I tried to return to high standards of appearance with my first job teaching school, but I couldn’t doll myself too much—I was instructing a bunch of hormonal teenaged boys. Besides, I had to be there by 7:20am; an early schedule doesn’t allow for extreme beautification. I couldn’t get too lackadaisical, though, because the entire little town where I worked was bored, observant, and nosey. If you stepped out, they knew where, when, whom you were with, and how long you’d stayed. If you ate at a restaurant, they knew what you’d ordered. There was no part of life unobserved, short of moments spent hiding behind closed curtains. Boy, I don’t miss that crap.
Then I worked in a few offices. The standards began dropping again. I did what I needed to do to look “finished” for work, but the company where I spent five years was busy and demanding, and there simply was no time many days for extra efforts; lipstick and shadow applied hurriedly at my desk was usually as far as I got. Plus, the owners were firm believers in no privacy—desks sat next to desks, which sat next to more desks; any attempts to cosmetify were acutely observed and noted.
I had one other job after that, for a crazy woman. I had all the privacy I could want. But... I was married by then. Why bother? And finally, to seal my standards in their far lower positions, I got pregnant. Well, that was all she wrote. The standards have remained frighteningly low ever since. Now, there is a) insufficient time, b) insufficient concern, and c) less of a canvas to work with. I knew it was over when I first left the house in sweat pants. That was something I swore I’d never do. I did. Just last week, I ran to the grocery store wearing the offensive fleece fat huggers, AND sporting no eyeliner. That’s right, strode boldly into public that way. I’ve given up. Besides, makeup doesn’t do what it used to do. It can’t cover those lines around my eyes, and it certainly can’t detract from my firmly etched laugh lines; nor does it work on my new hairy chinny chin chin, and there’s no cosmetic in the world to hide the fact that I’m more jowly than ever before.
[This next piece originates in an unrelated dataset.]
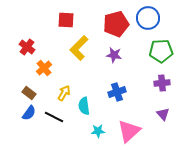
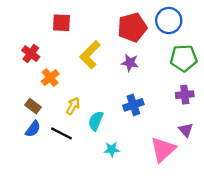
red square: (66, 20) -> (62, 23), moved
cyan semicircle: (84, 106) -> (96, 121), turned 30
pink triangle: (129, 131) -> (163, 149), moved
The ludicrous thing is that to this day, I don’t think anyone else has noticed my lagging beauty standards and decreased efforts. Todd and I have this silly joke about how we used to be stars of our own shows; he had the Todd show, and I had the Mel show. And we painstakingly prepared for every take, for each new episode. Now, years later, we realize that no one was ever watching our shows. They were getting ready for and performing in their own shows. They thought I was watching them. The punch line of all this? None of our shows ever even got picked up. They never made it past the pilot stage.
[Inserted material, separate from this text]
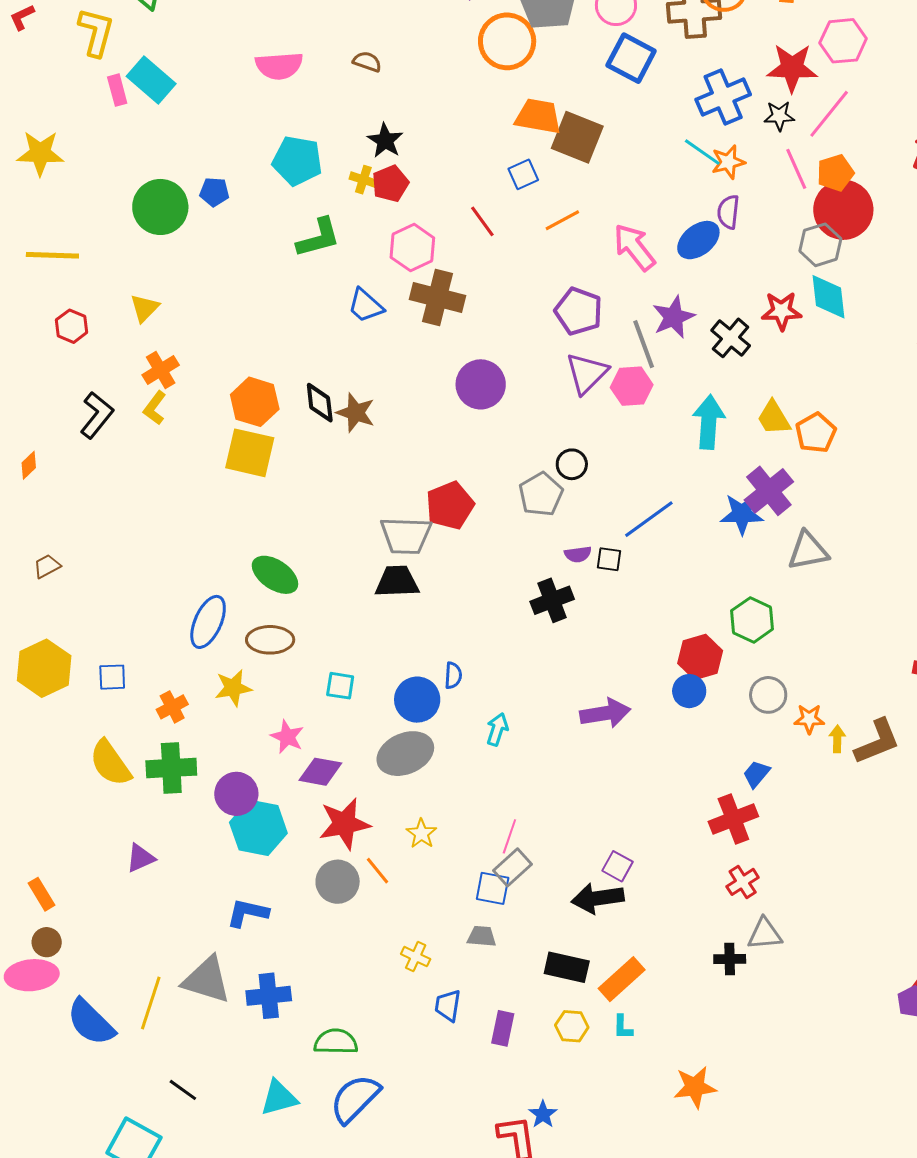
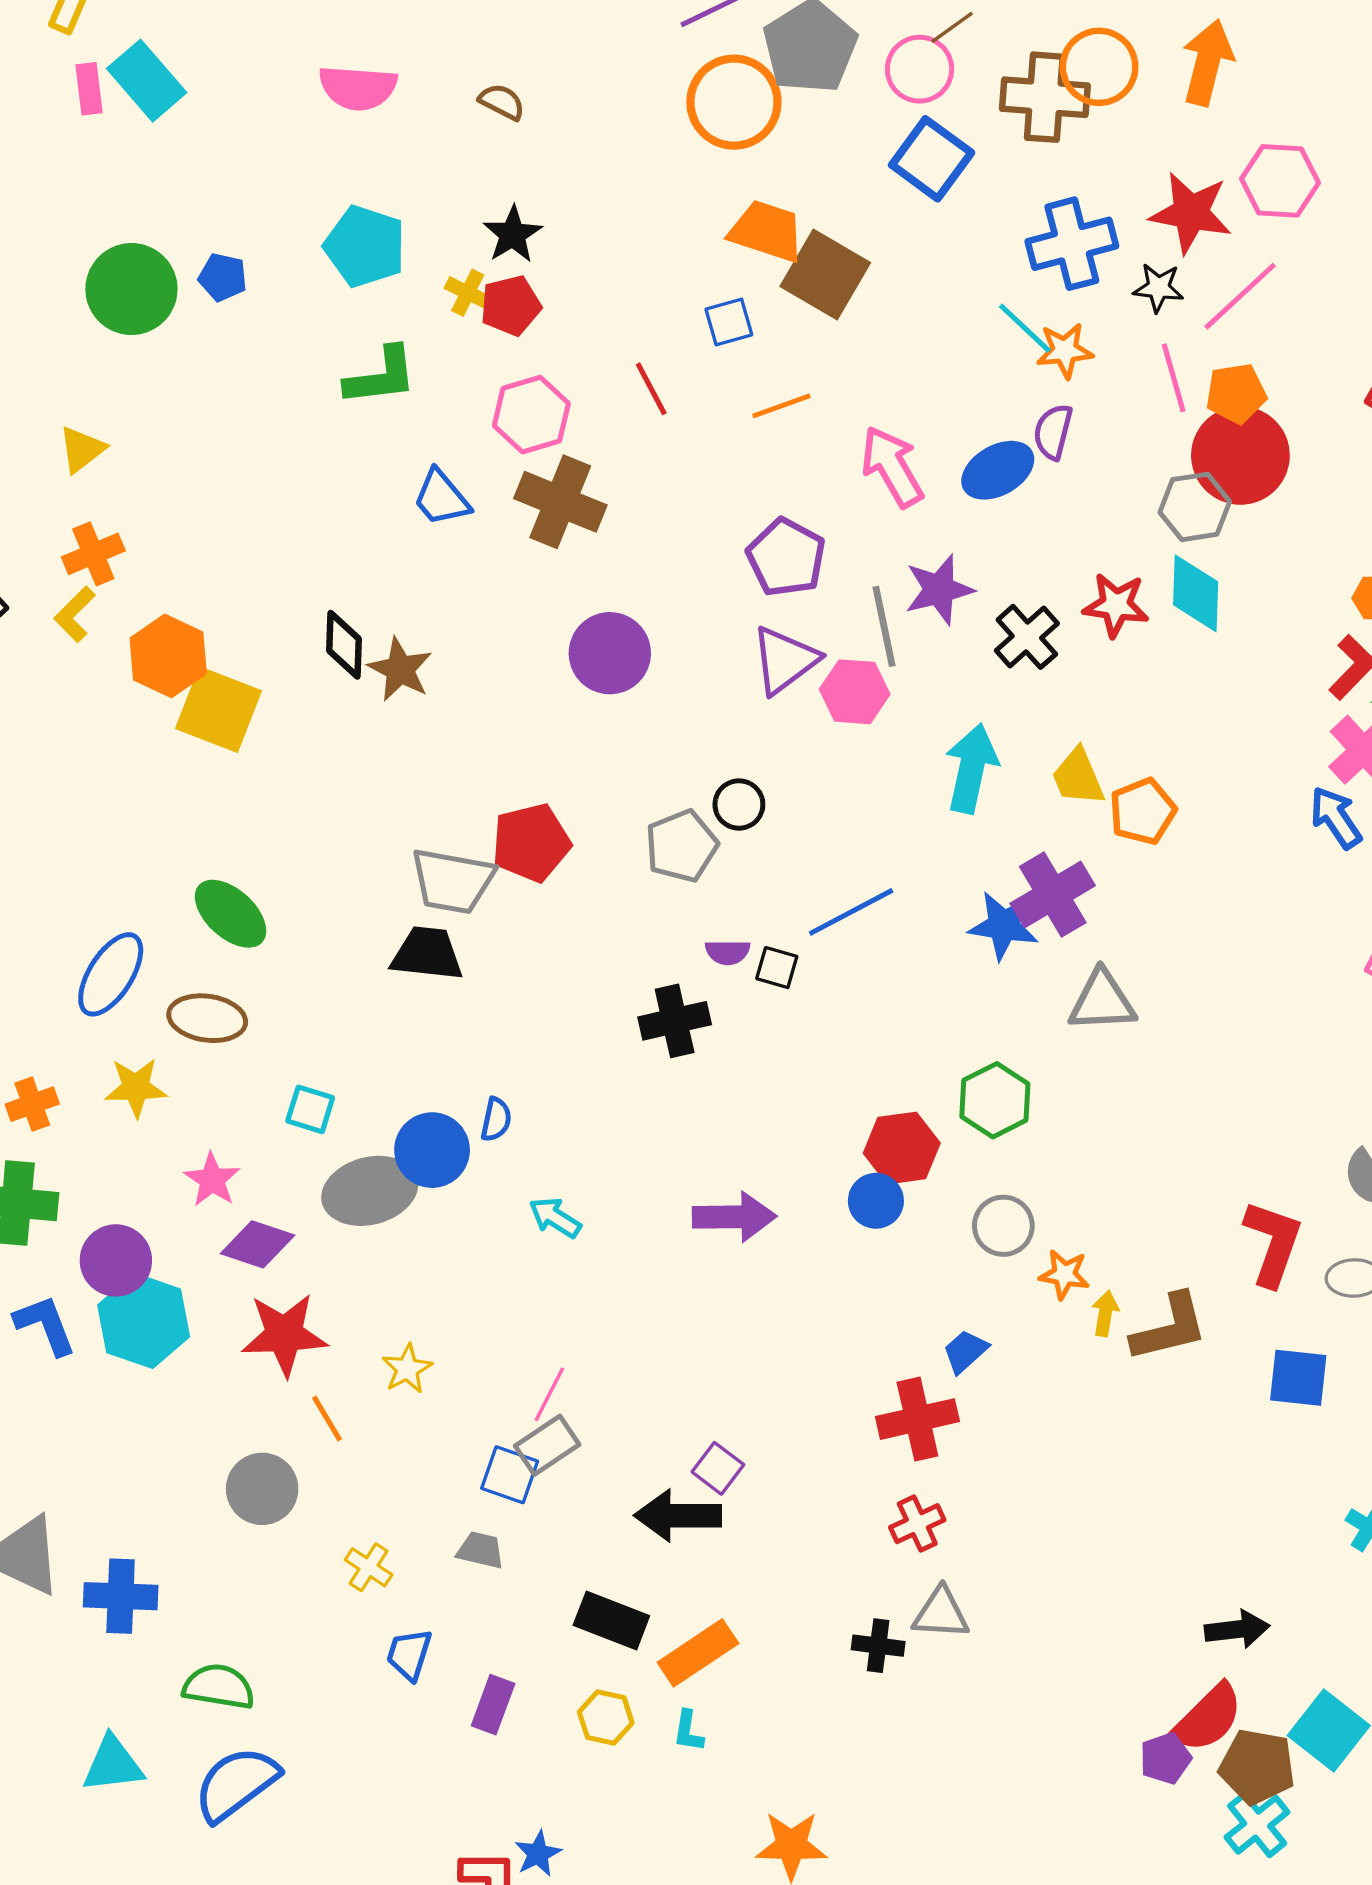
orange hexagon: (255, 402) -> (168, 656), moved
cyan arrow: (497, 729) -> (555, 1218), turned -84
gray ellipse: (405, 754) -> (370, 1191), moved
gray circle: (338, 882) -> (262, 1489), moved
blue L-shape: (248, 913) -> (45, 1325), moved, turned 48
It’s kind of a relief to realize no one is watching my show. It takes some pressure off. Now I have a different kind of audience: my little boy. Sometimes it seems as if he’s watching only the out-takes and mistakes of my life. But it helps keep me on track. I don’t worry so much about hair and "stage" makeup, thank goodness. I have more time to practice my lines. I can focus on my facial expressions, my voice inflection and delivery.
Come to think of it, maybe these lower standards are not really lower at all. They’ve just been juggled, reprioritized. Nowadays, I’m trying to direct my efforts where they should have gone all along—not to my physical appearance, but to the betterment of my moral and character standards. I wonder where I’d be today if I’d invested more time in that development all along. Hmmmm.
Happy 2008. Best wishes at being your best you ever.